Nevertheless, I do feel that Ravi points out the “hidden value” of these types of storage architectures. Definitely something to take in to account when you are looking for new storage… I am wondering how many of you are already using flash based solutions, and how you do your sizing.
Backup is a side effect for most companies. I think a lot of companies never really tested to restore their major applications or in your case a 32TB volume.
Disclosure IBMer
Even before working for IBM I utilized the IBM XIV for my VMware environments because it also addresses all of the points that Ravi has brought up in his post. A 2TB volume or a 32TB volume both utilize all resources in the XIV, so performance is essentially the same. The choice of LUN size comes down to what works best for the customer environment. I personally like the idea of staying around 2TB per VMFS and utilizing datastore clusters and Storage DRS to simplify management.

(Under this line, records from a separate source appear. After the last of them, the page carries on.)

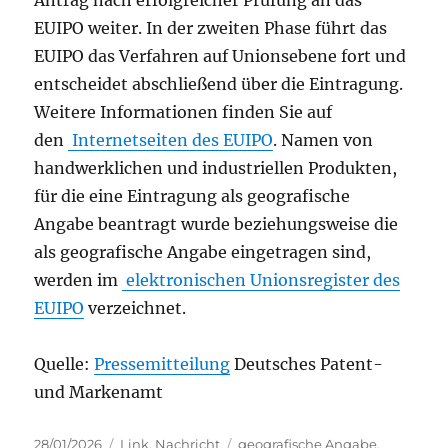
Antrag nach erfolgreicher Prüfung an das
EUIPO weiter. In der zweiten Phase führt das
EUIPO das Verfahren auf Unionsebene fort und
entscheidet abschließend über die Eintragung.
Weitere Informationen finden Sie auf
den
Internetseiten des EUIPO
. Namen von
handwerklichen und industriellen Produkten,
für die eine Eintragung als geografische
Angabe beantragt wurde beziehungsweise die
als geografische Angabe eingetragen sind,
werden im
elektronischen Unionsregister des
EUIPO
verzeichnet.
Quelle:
Pressemitteilung
Deutsches Patent-
und Markenamt
Posted
Categories
Tags
28/01/2026
Link
,
Nachricht
geografische Angabe
,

Interesting topic indeed. I’m always interested to hear how other people approach sizing their volumes for VM use, and definitely with the introduction of EFD/SSD storage technologies this does shake things up somewhat (ie: less IOPS performance issues, etc). I personally am still a fan of using 2TB volumes as the sweet spot, though of course this may vary in some circumstances.

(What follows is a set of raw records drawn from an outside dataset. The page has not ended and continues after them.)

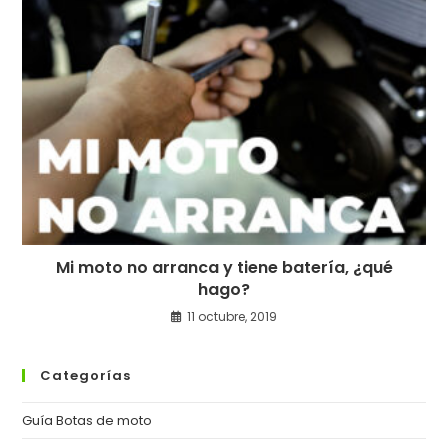
Mi moto no arranca y tiene batería, ¿qué
hago?
11 octubre, 2019
Categorías
Guía Botas de moto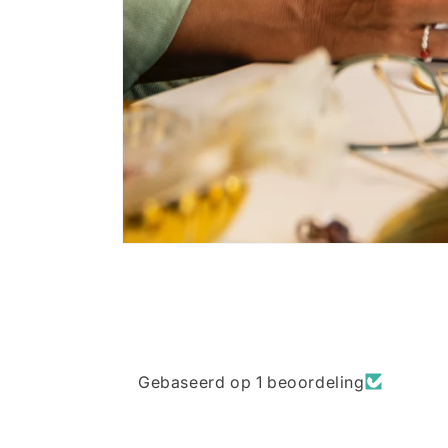
Gebaseerd op 1 beoordeling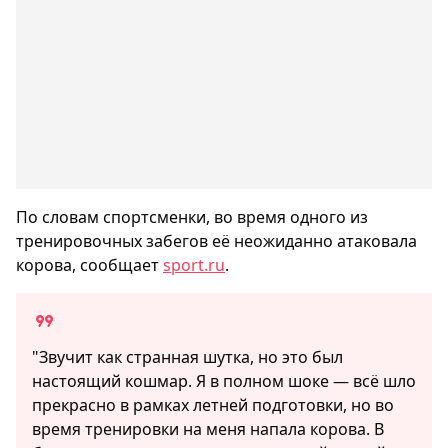
По словам спортсменки, во время одного из
тренировочных забегов её неожиданно атаковала
корова, сообщает
sport.ru
.
"Звучит как странная шутка, но это был
настоящий кошмар. Я в полном шоке — всё шло
прекрасно в рамках летней подготовки, но во
время тренировки на меня напала корова. В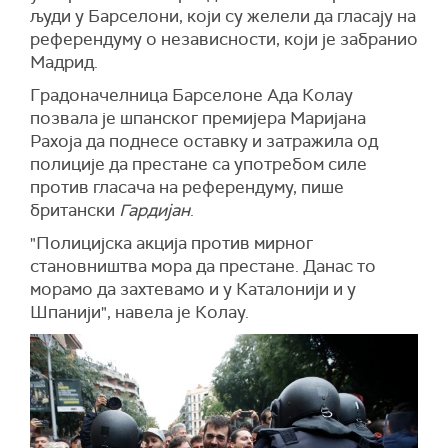
људи у Барселони, који су желели да гласају на
референдуму о независности, који је забранио
Мадрид.
Градоначелница Барселоне Ада Колау
позвала је шпанског премијера Маријана
Рахоја да поднесе оставку и затражила од
полиције да престане са употребом силе
против гласача на референдуму, пише
британски
Гардијан
.
"Полицијска акција против мирног
становништва мора да престане. Данас то
морамо да захтевамо и у Каталонији и у
Шпанији", навела је Колау.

Loving the new opportunities that EFD/SSD technologies present.
Good conversation guys.
Cheers,
Simon
Shoot! Now where am I supposed to put all those 64TB Hyper-V VHDX files?

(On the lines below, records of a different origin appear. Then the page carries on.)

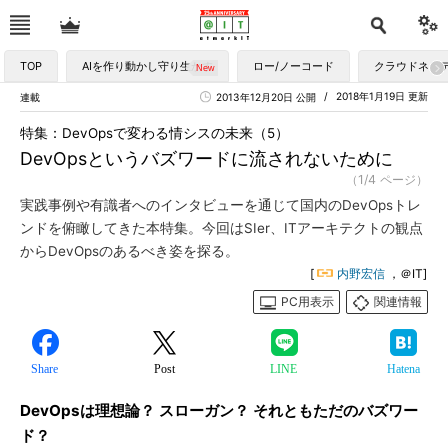
TOP
AIを作り動かし守り生かす
ロー/ノーコード
クラウドネイ
2018年1月19日 更新
連載
2013年12月20日 公開
特集：DevOpsで変わる情シスの未来（5）
DevOpsというバズワードに流されないために
（1/4 ページ）
実践事例や有識者へのインタビューを通じて国内のDevOpsトレ
ンドを俯瞰してきた本特集。今回はSIer、ITアーキテクトの観点
からDevOpsのあるべき姿を探る。
[
内野宏信
，＠IT]
PC用表示
関連情報
Share
Post
LINE
Hatena
DevOpsは理想論？ スローガン？ それともただのバズワー
ド？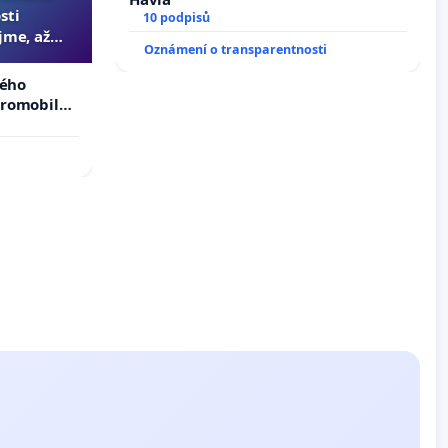
sti
10 podpisů
jme, až
Oznámení o transparentnosti
slyšitelná
kého
tromobilů,
ší,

I’m not sure this is the right way to look at the Pure Storage array technology. The biggest array is the Dual Controller FA-320 which has 22TB of Raw capacity with a compression ratio up to 5 to 1; so best case scenario you will get 120TB of usable space. Losing a single 64TB LUN would mean you probably lost at least half the disks in the array. A failure this big in the FA-320 would be an array failure rather then multiple disk failures. In that case we would hope the client was running SRM with a redundant datacentre site/array which could be failed over to.
This article is not about Pure Storage itself, but anyway… Filesystems can go corrupt, LUNs can go corrupt or admins can wipe a LUN… Anything can be the cause of a LUN being gone.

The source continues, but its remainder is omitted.